A revised rule could eliminate unnecessary Institutional Review Board reviews and enable them to better focus their resources on review of research protocols that pose greater than minimal risks to subjects. A revised rule might also improve mechanisms for collecting information to evaluate the effectiveness of research oversight systems and facilitate research by reducing unnecessary burdens on institutions and investigators. Revisions could better protect human subjects while facilitating valuable research and reducing burden, delay, and ambiguity for investigators and research subjects.
HHS published an Advance Notice of Proposed Rulemaking on this topic on July 26, 2011, asking for comment on how HHS might modernize and revise current regulations for protecting human subjects who participate in research to make them more effective. This ANPRM seeks comment on how to better protect human subjects who are involved in research, while facilitating valuable research and reducing burden, delay, and ambiguity for investigators. Based on the comments it receives in response to the ANPRM, HHS will proceed to develop and publish a proposed rule for additional public comment.

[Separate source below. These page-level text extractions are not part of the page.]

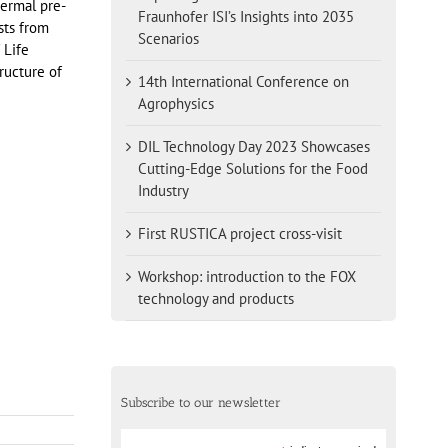
ermal pre-
Fraunhofer ISI’s Insights into 2035
sts from
Scenarios
 Life
ructure of
14th International Conference on
Agrophysics
DIL Technology Day 2023 Showcases
Cutting-Edge Solutions for the Food
Industry
First RUSTICA project cross-visit
Workshop: introduction to the FOX
technology and products
Subscribe to our newsletter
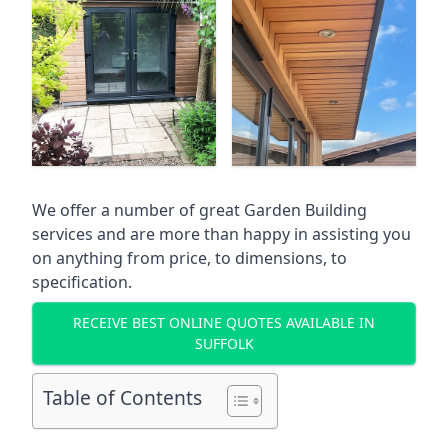
We offer a number of great Garden Building
services and are more than happy in assisting you
on anything from price, to dimensions, to
specification.
RECEIVE BEST ONLINE QUOTES AVAILABLE IN
SUFFOLK
Table of Contents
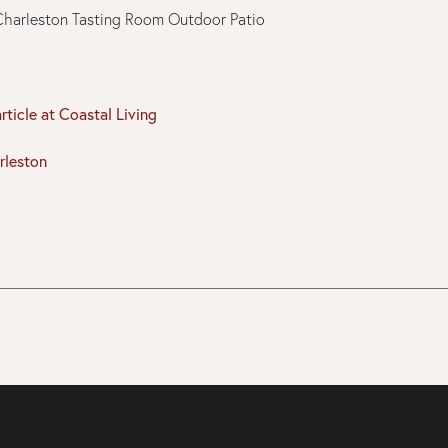
article at Coastal Living
rleston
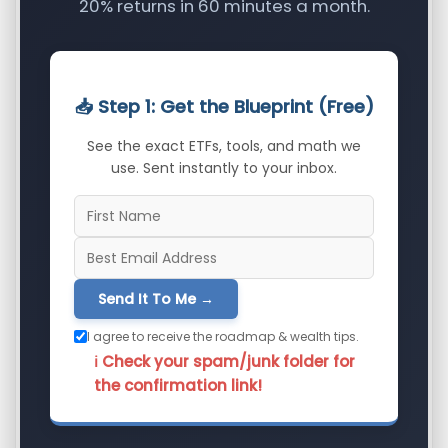
20% returns in 60 minutes a month.
📥 Step 1: Get the Blueprint (Free)
See the exact ETFs, tools, and math we
use. Sent instantly to your inbox.
Send It To Me →
I agree to receive the roadmap & wealth tips.
ℹ️ Check your spam/junk folder for
the confirmation link!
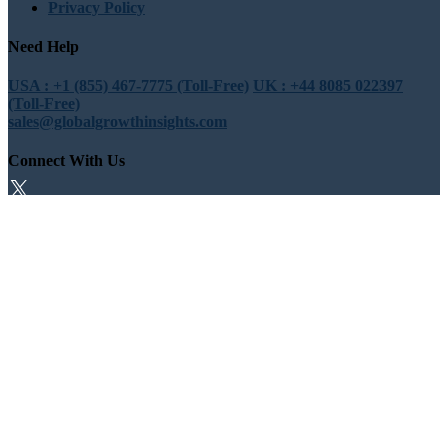
Privacy Policy
Need Help
USA : +1 (855) 467-7775 (Toll-Free)
UK : +44 8085 022397
(Toll-Free)
sales@globalgrowthinsights.com
Connect With Us
Trust Online
Trusted & Certified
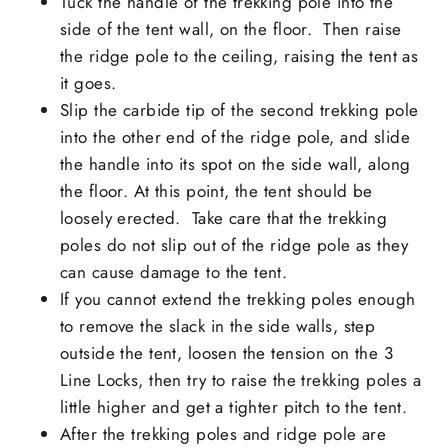
Tuck the handle of the trekking pole into the
side of the tent wall, on the floor. Then raise
the ridge pole to the ceiling, raising the tent as
it goes.
Slip the carbide tip of the second trekking pole
into the other end of the ridge pole, and slide
the handle into its spot on the side wall, along
the floor. At this point, the tent should be
loosely erected. Take care that the trekking
poles do not slip out of the ridge pole as they
can cause damage to the tent.
If you cannot extend the trekking poles enough
to remove the slack in the side walls, step
outside the tent, loosen the tension on the 3
Line Locks, then try to raise the trekking poles a
little higher and get a tighter pitch to the tent.
After the trekking poles and ridge pole are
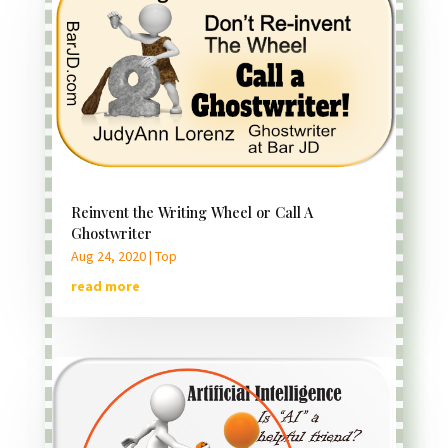
Reinvent the Writing Wheel or Call A
Ghostwriter
Aug 24, 2020
|
Top
read more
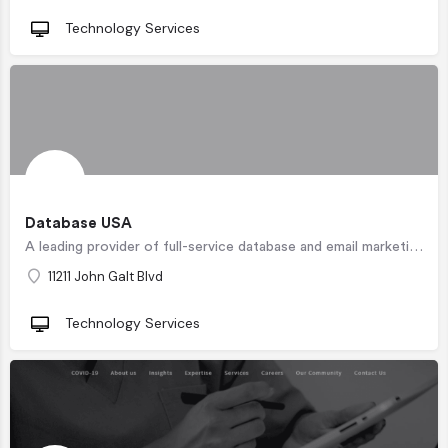
Technology Services
Database USA
A leading provider of full-service database and email marketing solutions with detailed information on over…
11211 John Galt Blvd
Technology Services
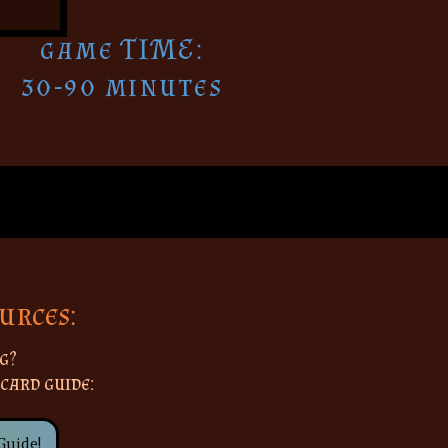
game TIME:
30-90 minutes
urces:
g?
 card guide:
Guide!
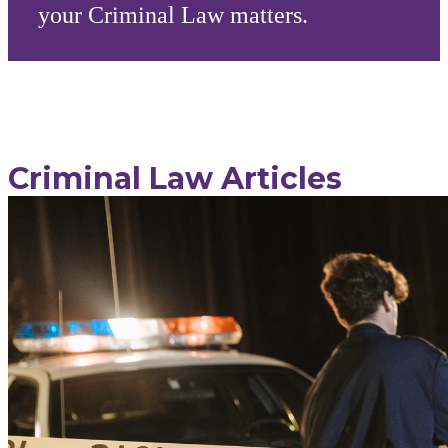
your Criminal Law matters.
Criminal Law Articles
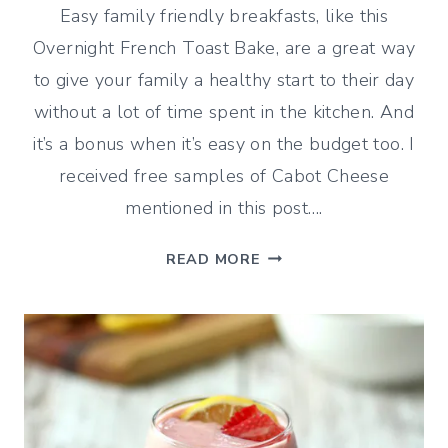
Easy family friendly breakfasts, like this
Overnight French Toast Bake, are a great way
to give your family a healthy start to their day
without a lot of time spent in the kitchen. And
it’s a bonus when it’s easy on the budget too. I
received free samples of Cabot Cheese
mentioned in this post….
OVERNIGHT
READ MORE
FRENCH
TOAST
BAKE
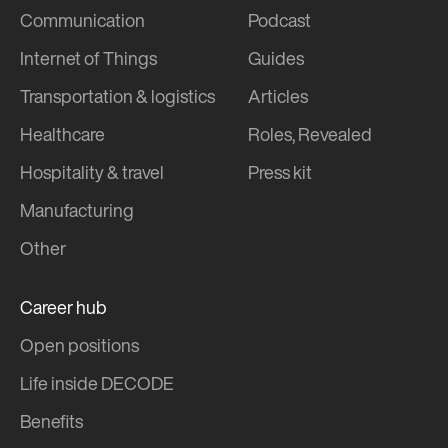
Communication
Podcast
Internet of Things
Guides
Transportation & logistics
Articles
Healthcare
Roles, Revealed
Hospitality & travel
Press kit
Manufacturing
Other
Career hub
Open positions
Life inside DECODE
Benefits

Modifications to the HIPAA Privacy Rule to Streamline Research
In continuing efforts by the Department to harmonize regulations that apply in the research context, OCR proposed modifications to the HIPAA Privacy Rule to streamline the research authorization requirements to better align with the requirements for informed consent under the Common Rule. These changes will provide increased flexibility for researchers and reduce paperwork and burden. OCR is working to finalize changes in this area as part of a broader rulemaking that includes final modifications to the HIPAA Rules pursuant to the Health Information Technology for Economic and Clinical Health Act and the Genetic Information Nondiscrimination Act, as well as a final Breach Notification Rule.
Peer Review of Research Grants and Contracts
In an additional effort to enhance research, NIH intends to review its regulations pertaining to Scientific Peer Review of Research Grant Applications and Research and Development Contract Projects. NIH anticipates that review of this peer review regulation could result in a unified set of peer review regulations for all HHS agencies that would provide greater flexibility and reduce regulatory and administrative burdens.